Dosage form specific issues:

  • Latex: The packaging (needle cap of prefilled syringe and autoinjector) may contain dry natural rubber, which is a derivative of latex.

Monitoring Parameters

Lipid profile (fasting or nonfasting) before initiating treatment; fasting lipid profile should be rechecked 4 to 12 weeks after starting therapy and every 3 to 12 months thereafter (AHA/ACC [Grundy 2018]); signs/symptoms of hypersensitivity reactions.

Pregnancy

Pregnancy Considerations

Evolocumab is a humanized monoclonal antibody (IgG2). Potential placental transfer of human IgG is dependent upon the IgG subclass and gestational age, generally increasing as pregnancy progresses. The lowest exposure would be expected during the period of organogenesis (Palmeira 2012; Pentsuk 2009).

Data collection to monitor pregnancy and infant outcomes following exposure to evolocumab is ongoing. Health care providers are encouraged to enroll females exposed to evolocumab during pregnancy in the Pregnancy Registry (1-877-311-8972 or https://mothertobaby.org/ongoing-study/repatha).

Patient Education

What is this drug used for?

  • It is used to lower cholesterol.
  • It is used in some people to lower the chance of heart attack, stroke, and certain heart procedures.

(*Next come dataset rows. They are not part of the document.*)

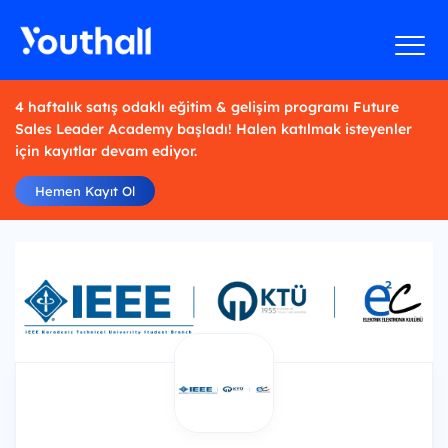
4 haftalık satış odaklı eğitim & gelişim programı Future
Sales Leader Academy başladı! Halen katılmak isteyenler
için kayıtlar devam ediyor.
Hemen Kayıt Ol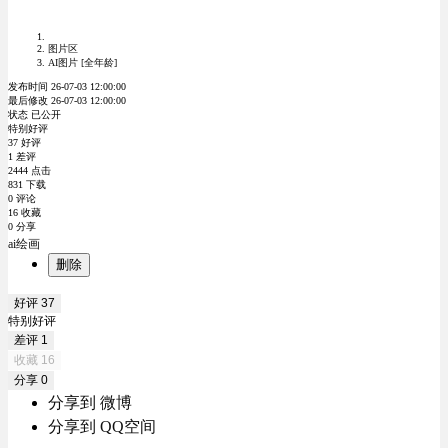
图片区
AI图片 [全年龄]
发布时间 26-07-03 12:00:00
最后修改 26-07-03 12:00:00
状态 已公开
特别好评
37 好评
1 差评
2444 点击
831 下载
0 评论
16 收藏
0 分享
ai绘画
删除
好评
37
特别好评
差评
1
收藏
16
分享
0
分享到 微博
分享到 QQ空间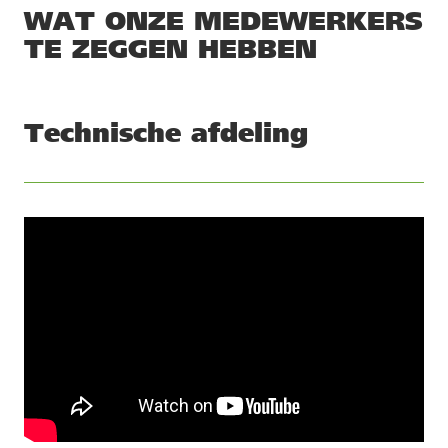
WAT ONZE MEDEWERKERS
TE ZEGGEN HEBBEN
Technische afdeling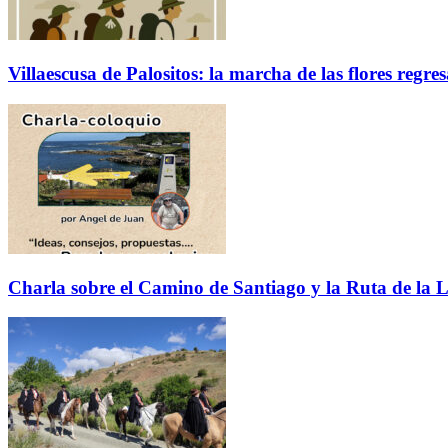
Villaescusa de Palositos: la marcha de las flores regre
Charla sobre el Camino de Santiago y la Ruta de la L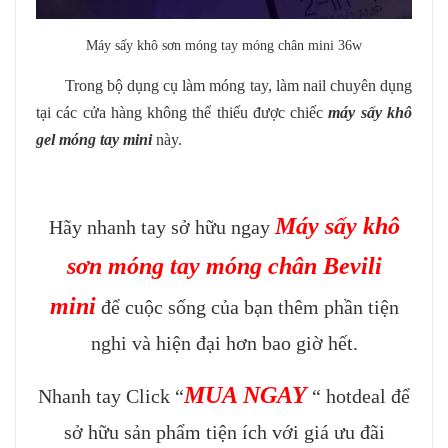
Máy sấy khô sơn móng tay móng chân mini 36w
Trong bộ dụng cụ làm móng tay, làm nail chuyên dụng
tại các cửa hàng không thể thiếu được chiếc
máy sấy khô
gel móng tay mini
này.
Máy sấy khô
Hãy nhanh tay sở hữu ngay
sơn móng tay móng chân Bevili
mini
để cuộc sống của bạn thêm phần tiện
nghi và hiện đại hơn bao giờ hết.
MUA NGAY
Nhanh tay Click “
“ hotdeal để
sở hữu sản phẩm tiện ích với giá ưu đãi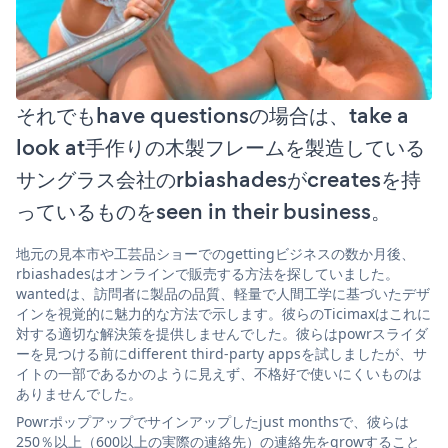
それでもhave questionsの場合は、take a
look at手作りの木製フレームを製造している
サングラス会社のrbiashadesがcreatesを持
っているものをseen in their business。
地元の見本市や工芸品ショーでのgettingビジネスの数か月後、
rbiashadesはオンラインで販売する方法を探していました。
wantedは、訪問者に製品の品質、軽量で人間工学に基づいたデザ
インを視覚的に魅力的な方法で示します。彼らのTicimaxはこれに
対する適切な解決策を提供しませんでした。彼らはpowrスライダ
ーを見つける前にdifferent third-party appsを試しましたが、サ
イトの一部であるかのように見えず、不格好で使いにくいものは
ありませんでした。
Powrポップアップでサインアップしたjust monthsで、彼らは
250％以上（600以上の実際の連絡先）の連絡先をgrowすること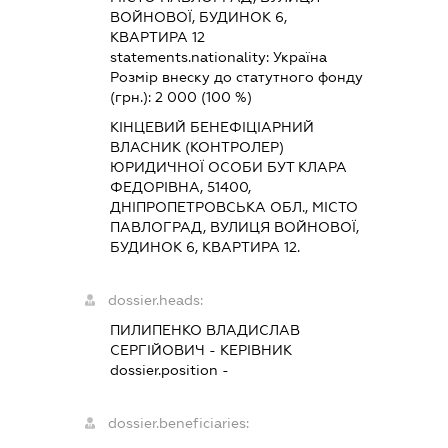
ВОЙНОВОЇ, БУДИНОК 6,
КВАРТИРА 12
statements.nationality:
Україна
Розмір внеску до статутного фонду
(грн.):
2 000
(100 %)
КІНЦЕВИЙ БЕНЕФІЦІАРНИЙ
ВЛАСНИК (КОНТРОЛЕР)
ЮРИДИЧНОЇ ОСОБИ БУТ КЛАРА
ФЕДОРІВНА, 51400,
ДНІПРОПЕТРОВСЬКА ОБЛ., МІСТО
ПАВЛОГРАД, ВУЛИЦЯ ВОЙНОВОЇ,
БУДИНОК 6, КВАРТИРА 12.
dossier.heads:
ПИЛИПЕНКО ВЛАДИСЛАВ
СЕРГІЙОВИЧ
-
КЕРІВНИК
dossier.position -
dossier.beneficiaries:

Frequently reported side effects of this drug

  • Sore throat
  • Stuffy nose
  • Flu-like symptoms
  • Common cold
  • Back pain
  • Injection site irritation

Other side effects of this drug: Talk with your doctor right away if you have any of these signs of:

  • High blood sugar like confusion, fatigue, increased thirst, increased hunger, passing a lot of urine, flushing, fast breathing, or breath that smells like fruit
  • Signs of a significant reaction like wheezing; chest tightness; fever; itching; bad cough; blue skin color; seizures; or swelling of face, lips, tongue, or throat.

Note: This is not a comprehensive list of all side effects. Talk to your doctor if you have questions.

Consumer Information Use and Disclaimer: This information should not be used to decide whether or not to take this medicine or any other medicine. Only the healthcare provider has the knowledge and training to decide which medicines are right for a specific patient. This information does not endorse any medicine as safe, effective, or approved for treating any patient or health condition. This is only a brief summary of general information about this medicine. It does NOT include all information about the possible uses, directions, warnings, precautions, interactions, adverse effects, or risks that may apply to this medicine. This information is not specific medical advice and does not replace information you receive from the healthcare provider. You must talk with the healthcare provider for complete information about the risks and benefits of using this medicine.